Muitas pessoas se reuniram  na frente da Escola Raul Brasil, em Suzano, na manhã desta sexta-feira (13) para homenagear as vítimas do massacre que aconteceu na escola há exatamente um ano. Entre elas estão muitos jovens, que cantam e rezam, se abraçam e choram.

Genifer Oliveira dos Santos acompanhou a filha Carla Tauanny dos Santos, de 18 anos, até a Raul Brasil. A jovem estava na escola no dia do massacre.

“Foi difícil relembrar, mas com o apoio da minha mãe e amigos estou me mantendo firme. Bem triste saber o motivo pelo qual estou aqui.” A mãe da garota foi prestar solidariedade às famílias que perderam seus filhos. “Sou mãe e feliz da minha estar aqui, comemorando mais um ano de vida.”

 Foto: Carolina Paes/ TV Diário


No dia 13 de março de 2019, dois assassinos, ex-alunos da Raul Brasil, entraram na escola e mataram sete pessoas, entre alunos e funcionários. O mais jovem tinha uma arma de fogo. O outro carregava outras armas, como uma machadinha. Depois, o mais novo atirou no mais velho e se matou. Antes do ataque à escola, eles já tinham matado o tio do mais jovem em um comércio próximo.

O técnico em prótese Francisco de Assis também mudou sua rotina nesta sexta-feira. Antes de ir trabalhar, ele foi até o Cemitério São Sebastião.

Ao acordar, Assis lembrou do massacre e levou flores às sepulturas de quatro das vítimas: Caio Oliveira, Eliana R. De Oliveira Xavier, Kaio Lucas da Costa Limeira e Cleiton Antônio Ribeiro. Ele também acendeu velas no local. Para o técnico, não tem como esquecer a tragédia.

No Parque Max Feffer, alunos da rede municipal de ensino participam de um evento de reflexão para incentivar a cultura de paz. Segundo a Prefeitura, o assunto foi discutido em sala de aula e os estudantes gravaram vídeos, que serão exibidos em um telão.

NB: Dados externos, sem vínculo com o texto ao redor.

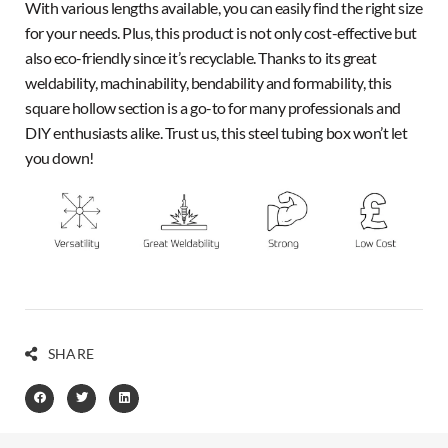
With various lengths available, you can easily find the right size
for your needs. Plus, this product is not only cost-effective but
also eco-friendly since it’s recyclable. Thanks to its great
weldability, machinability, bendability and formability, this
square hollow section is a go-to for many professionals and
DIY enthusiasts alike. Trust us, this steel tubing box won’t let
you down!
SHARE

Eles também escreveram mensagens, que foram penduradas em uma escultura do artista plástico Maurício Chaer.

Superação

Ao longo desse um ano, os sobreviventes da tragédia buscaram caminhos diversos para superar os traumas. Beatriz Gonçalves Fernandes, de 16 anos, estava com Letícia Mello Nunes, também de 16 anos, quando ouviu tiros na manhã daquela quarta-feira.